36. Similar effects were then produced by _ordinary magnets_: thus the
hollow helix just described (34.) had all its elementary helices connected
with the galvanometer by two copper wires, each five feet in length; the
soft iron cylinder was introduced into its axis; a couple of bar magnets,
each twenty-four inches long, were arranged with their opposite poles at
one end in contact, so as to resemble a horse-shoe magnet, and then contact
made between the other poles and the ends of the iron cylinder, so as to
convert it for the time into a magnet (fig. 2.): by breaking the magnetic
contacts, or reversing them, the magnetism of the iron cylinder could be
destroyed or reversed at pleasure.

37. Upon making magnetic contact, the needle was deflected; continuing the
contact, the needle became indifferent, and resumed its first position; on
breaking the contact, it was again deflected, but in the opposite direction
to the first effect, and then it again became indifferent. When the
magnetic contacts were reversed the deflections were reversed.

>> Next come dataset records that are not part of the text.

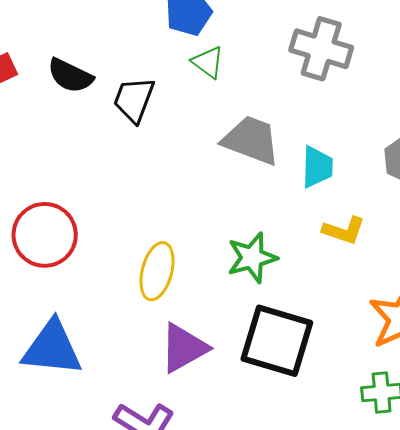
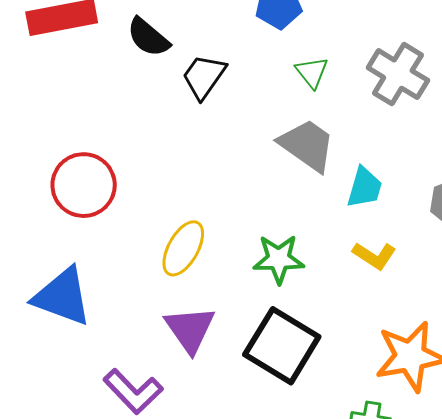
green triangle: (208, 62) -> (312, 72), moved
purple triangle: (184, 348) -> (190, 329), turned -50

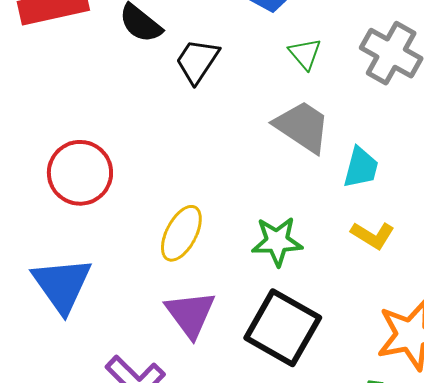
blue triangle: (62, 297) -> (62, 285), turned 36

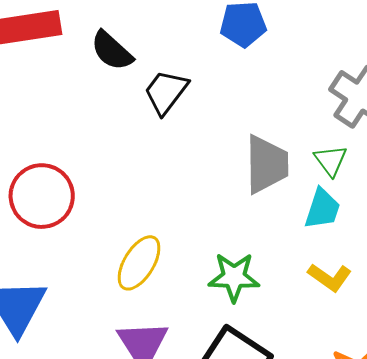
green triangle: (305, 54) -> (331, 160), moved
gray trapezoid: (302, 127) -> (267, 164), turned 52

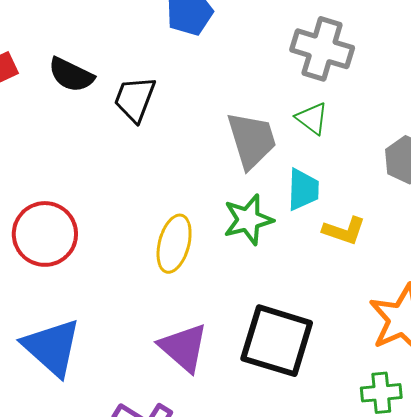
cyan trapezoid: (322, 209) -> (303, 190), moved
yellow ellipse: (139, 263) -> (174, 244), moved
green star: (234, 277) -> (248, 220), moved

38. When the magnetic contact was made, the deflection was such as to
indicate an induced current of electricity in the opposite direction to
that fitted to form a magnet, having the same polarity as that really
produced by contact with the bar magnets. Thus when the marked and unmarked
poles were placed as in fig. 3, the current in the helix was in the
direction represented, P being supposed to be the end of the wire going to
the positive pole of the battery, or that end towards which the zinc plates
face, and N the negative wire. Such a current would have converted the
cylinder into a magnet of the opposite kind to that formed by contact with
the poles A and B; and such a current moves in the opposite direction to
the currents which in M. Ampère's beautiful theory are considered as
constituting a magnet in the position figured[A].